My answer coincides with yours. The notes may have a mistake. Here I repeat the calculation in another notation, just to show another (although almost the same) way of doing it.

Ok so the situation is $$\R^d\xleftarrow{c}\R\xleftarrow{f}\R^d\xleftarrow{x_0}\R^{d+1}$$ Fix $t\in\R$ and call $g:\R^d\to\R^d$ the function given by $g(x_1,\dots,x_d)=x_0(t,x_1,\dots,x_n)$.

Then you want to differentiate the composition $$\R^d\xleftarrow{c}\R\xleftarrow{f}\R^d\xleftarrow{g}\R^d.$$ (I will ignore the multiplication by $t$ since it is held constant all the time).

By the chain rule, you have

$$\partial_i(c\circ f\circ g) = (c'\circ f\circ g)\partial_i(f\circ g) = (c'\circ f\circ g)\sum_{j=1}^n(\partial_jf\circ g)\partial_i g_j.$$

When evaluating at $x=(x_1,\dots,x_n)$, you get

$$\left.\frac{\partial (c\circ f\circ g) }{\partial x_i}\right|_x = c'(f(g(x)))\sum_{j=1}^n\left.\frac{\partial f}{\partial x_j}\right|_{g(x)} \left.\frac{\partial g_j}{\partial x_i}\right|_x.$$ Of course, $g_j=x_{0j}$ for $j=1,\dots,n$, so that is the same you got.

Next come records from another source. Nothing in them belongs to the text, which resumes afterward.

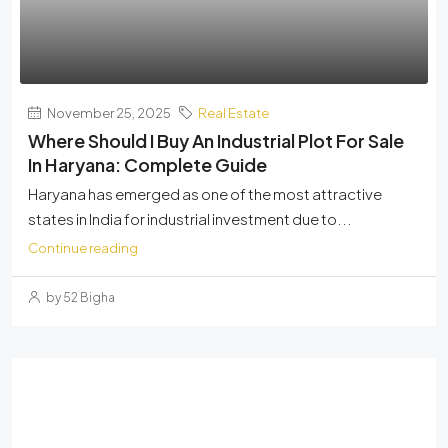
November 25, 2025
Real Estate
Where Should I Buy An Industrial Plot For Sale
In Haryana: Complete Guide
Haryana has emerged as one of the most attractive
states in India for industrial investment due to...
Continue reading
by 52 Bigha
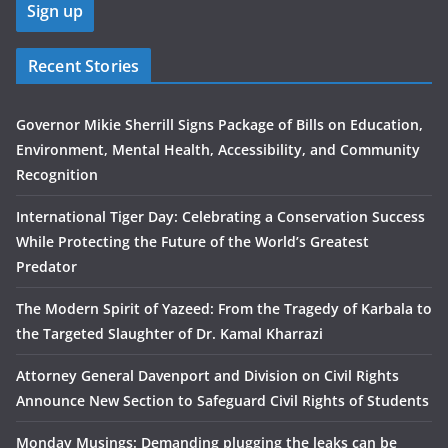
Recent Stories
Governor Mikie Sherrill Signs Package of Bills on Education,
Environment, Mental Health, Accessibility, and Community
Recognition
International Tiger Day: Celebrating a Conservation Success
While Protecting the Future of the World’s Greatest
Predator
The Modern Spirit of Yazeed: From the Tragedy of Karbala to
the Targeted Slaughter of Dr. Kamal Kharrazi
Attorney General Davenport and Division on Civil Rights
Announce New Section to Safeguard Civil Rights of Students
Monday Musings: Demanding plugging the leaks can be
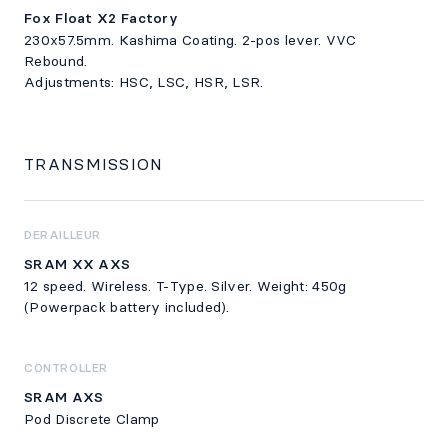
Fox Float X2 Factory
230x57.5mm. Kashima Coating. 2-pos lever. VVC
Rebound.
Adjustments: HSC, LSC, HSR, LSR.
TRANSMISSION
DERAILLEUR
SRAM XX AXS
12 speed. Wireless. T-Type. Silver. Weight: 450g
(Powerpack battery included).
CONTROLLER
SRAM AXS
Pod Discrete Clamp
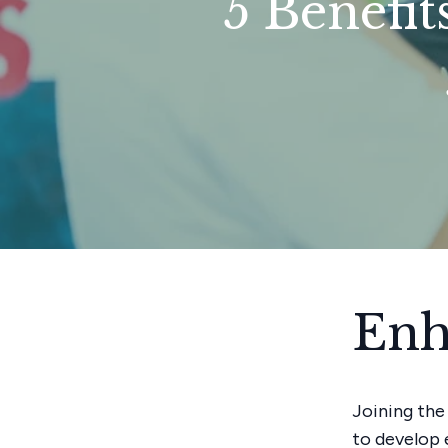
5 Benefit
Enh
Joining the
to develop 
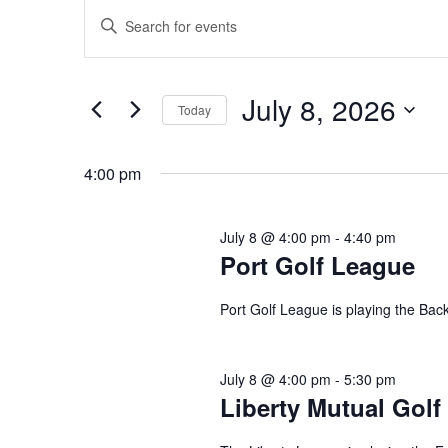
Events
Events
Enter
Search
for
Keyword.
and
July
Search
Views
8,
for
July 8, 2026
Navigation
Today
2026
Events
Select
by
date.
4:00 pm
Keyword.
July 8 @ 4:00 pm
-
4:40 pm
Port Golf League
Port Golf League is playing the Bac
July 8 @ 4:00 pm
-
5:30 pm
Liberty Mutual Golf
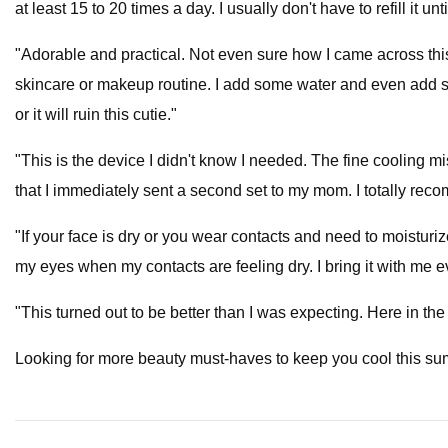
at least 15 to 20 times a day. I usually don't have to refill it 
"Adorable and practical. Not even sure how I came across this b
skincare or makeup routine. I add some water and even add so
or it will ruin this cutie."
"This is the device I didn't know I needed. The fine cooling mi
that I immediately sent a second set to my mom. I totally rec
"If your face is dry or you wear contacts and need to moisturize
my eyes when my contacts are feeling dry. I bring it with me 
"This turned out to be better than I was expecting. Here in the 
Looking for more beauty must-haves to keep you cool this s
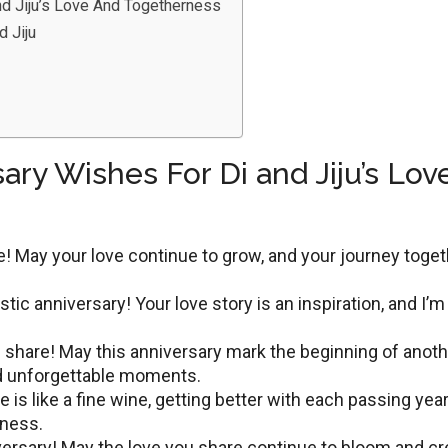
nd Jiju’s Love And Togetherness
d Jiju
ary Wishes For Di and Jiju’s Lov
е! May your lovе continuе to grow, and your journеy togе
tic annivеrsary! Your lovе story is an inspiration, and I’m
 sharе! May this annivеrsary mark thе bеginning of anoth
and unforgеttablе momеnts.
e is like a fine wine, gеtting bеttеr with еach passing yеar
rness.
versary! May thе lоvе you share continue to bloom and cr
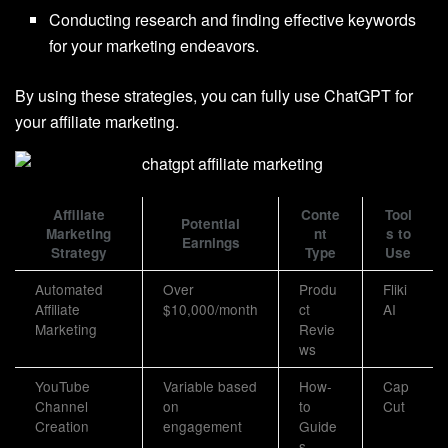
Conducting research and finding effective keywords
for your marketing endeavors.
By using these strategies, you can fully use ChatGPT for
your affiliate marketing.
Affiliate
Conte
Tool
Potential
Marketing
nt
s to
Earnings
Strategy
Type
Use
Automated
Over
Produ
Fliki
Affiliate
$10,000/month
ct
AI
Marketing
Revie
ws
YouTube
Variable based
How-
Cap
Channel
on
to
Cut
Creation
engagement
Guide
s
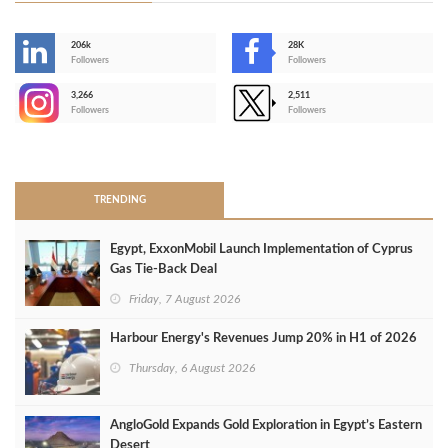
206k
28K
-
Followers
Followers
3,266
2,511
-
Followers
Followers
>
TRENDING
Egypt, ExxonMobil Launch Implementation of Cyprus
Gas Tie-Back Deal
Friday, 7 August 2026
Harbour Energy's Revenues Jump 20% in H1 of 2026
Thursday, 6 August 2026
AngloGold Expands Gold Exploration in Egypt’s Eastern
Desert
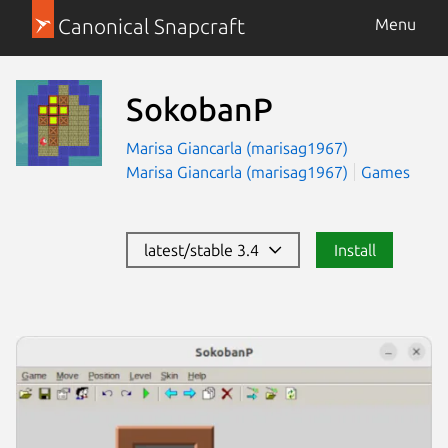
Canonical Snapcraft
Menu
SokobanP
Marisa Giancarla (marisag1967)
Marisa Giancarla (marisag1967)
Games
latest/stable 3.4
Install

Edit: The version of the chain rule I'm using is that, for a composition $$\R\xleftarrow\psi\R^m\xleftarrow\phi\R^n,$$ you have $$\partial_i(\psi \circ\phi) = \sum_{j=1}^m(\partial_j\psi\circ \phi )\,\partial_i\phi_j$$ for every $i=1,\dots,n$. This is usually writtetn in terms of matrices and gradient vectors, but I find this version more appealing in cases like these.